A series of upgraded regions (indicated by an "Ex" prefix) can only be accessed by playing at a participating PC bang or purchasing a room upgrade from the game's online shop.

=== Mobile Crazy Arcade(M) ===
The mobile version, Mobile Crazy Arcade(M), is similar to the original Crazy Arcade but has more skills.

==Development and release==
Crazy Arcade was developed and published by Nexon. It was released on 16 October 2001.

Nexon planned to bring Crazy Arcade, as well as Dragon Nest and Mabinogi Heroes to America in 2010 under their new game portal, Block Party. Nexon America launched the official website for PopTag!, which is the North American name of Crazy Arcade. Nexon decided to forgo the closed beta testing phase and jump right into an open beta. The open beta of PopTag! began on January 26, 2010, and ended a month later. PopTag! was closed by publisher Nexon America in July 2011 due to "multiple factors including the [in]ability to deliver new content regularly due to the limited resources [...] available for the game".

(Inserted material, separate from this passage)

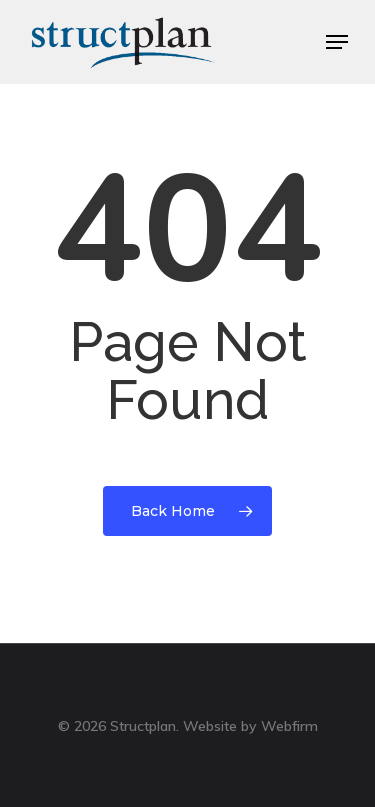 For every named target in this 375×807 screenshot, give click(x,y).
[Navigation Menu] (337, 42)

On 11 June 2026, Nexon announced the game would shut down on 13 August.

== Reception ==
By 17 October 2002, Crazy Arcade was a commercial success, gathering a total of 35 million players and 330 thousand concurrent users at maximum.

GameZone's Michael Splechta gave the game an 8/10: "PopTag! is a fun game that doesn't require players to invest a ton of time into it to enjoy themselves. It has fun modes that let players enjoy the game on their own, and short VS. matches that can get extremely competitive".

==Sequels==
Crazyracing KartRider was a kart racing game spin-off released in August 2004. It was shut down in 2022 and replaced by a sequel KartRider: Drift released in 2023. KartRider: Drift was a commercial failure and its server was terminated in 2025.

A third-person shooter named Crazy Shooting Bubble Fighter was released in 2009. It would shut down on 24 June 2026.

A mobile spin-off titled Crazy Arcade BnB M was released on 21 March 2019.